The word weird is relative
a cultural construct
accurately describing
different behaviors
in different societies
but if it wasn’t
and the Creator
was in fact
not weird
I don’t think
I could trust him
I’m suspicious
of “normal” people
and I’d be even more
suspicious of a “normal” God.

But fortunately [if weird were a concrete term]
the young pastor with his half beard
is misinformed about God’s weirdness.

If God is God, He is weird
and so are we, His followers.

We eat the body and drink the blood of a carpenter who taught that people should be re-birthed in order to enter into a kingdom that no one can see, a man who was prophesied about by another man who cooked his food over a fire of shit. A man who came from people whose most holy day commemorated a time when their ancestors covered their doorways with the blood of a sheep, specifically a one year old male lamb with no broken bones or scars.

So if the urban pastor with his seeker friendly sermons
is going to use the word weird in a discussion of God
he ought to drop the not from the statement
and testify that God is weird, His plans are weird
and we, His people, are most definitely weird.

Friday, June 26, 2009

Otter Pops and Wombats

These Otterpops got me feeling all sorts of nice. I’m double fisting purple and orange day dreaming about talking wombats. I imagine their advice being the same as the voice I’ve learned to ignore. Summer days are like that, all orange cream sodas, sun shine and optimism.

Those wombats are whisperers. They tell me about her—they don’t even know her name, but they know more than enough. “It’s just the Otterpops talking. How many have you had today? Could you step out of the vehicle sir.” They shine their fancy Maglites in my eyes, leaving me seeing red and blue blotches that tell me to come back down, have a cup of coffee and pay my bills on time. If they weren’t wombats, I swear I’d shoot them. But they're wombat and I love wombats.

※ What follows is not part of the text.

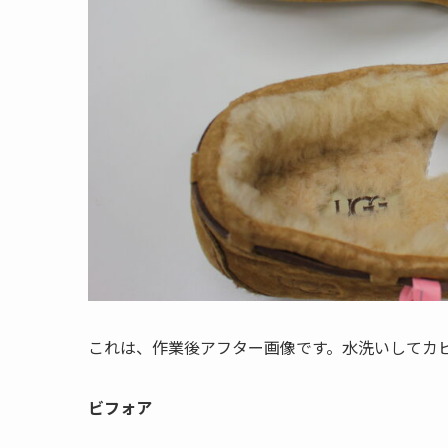
これは、作業後アフター画像です。水洗いしてカ
ビフォア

Besides I think they’re on the endangered species list, and I don’t want that on my conscience.

Saturday, June 20, 2009

The Eye of a Needle

She tells me the boys at school are rude
they tell her about their 20 inch members
she is thirteen and they are upperclassmen
she tells me one unzipped his fly
asked her to get in

I comment on the impossibility of the suggestion
a 5’7 girl fitting through a six inch zipper
because humor relieves tension
because I can’t believe someone would say that to her
because I’m not used to feeling the urge to castrate teenagers

She says it like it’s nothing
a minor annoyance
a mosquito bite
a creaky door
a parking ticket

The conversation moves on
she’s telling me about the rabbits she raises for the county fair
I’m trying hard
to remind myself
what Jesus said about rich men going to heaven
trying to remind myself
if camels can fit through the eye of a needle
maybe pervy teenagers can fit too.

The Wink

Hey You,
in the gray-ish Saturn!

I though you should know that
I winked
when you passed me
in my blue Corolla.

I winked
because. . .
you’re hot,

and I thought
you might be lonely?

Maybe After my Coffee

Light falls between Redwood branches
bouncing of bay leaves on it’s way to me
while the birds are still gossiping

I’m hoping I can make to my first cup of coffee
it’s too early and I’m too dead to reflect on anything
beautiful, alarming or confusing

Maybe when I wake up I’ll remember something about this
or maybe I won’t—I’m not sure how much it matters
when I have my coffee I’ll give it more thought
I hope

I’ll probably have things to do by then
things always need doing
I hardly have time to think about all the things that need doing
let alone early morning light, trees and birds
but maybe after my coffee. . .

What Dogs do on Hot Days

A beagle pees on the sidewalk in front of me.
The stream runs over the hot concrete into the gutter.
The little girl walking the small dog looks back at me.
I think she is looking for my reaction,
there’s a tinge of pride in her eyes.
I squint and watch the dog walk away.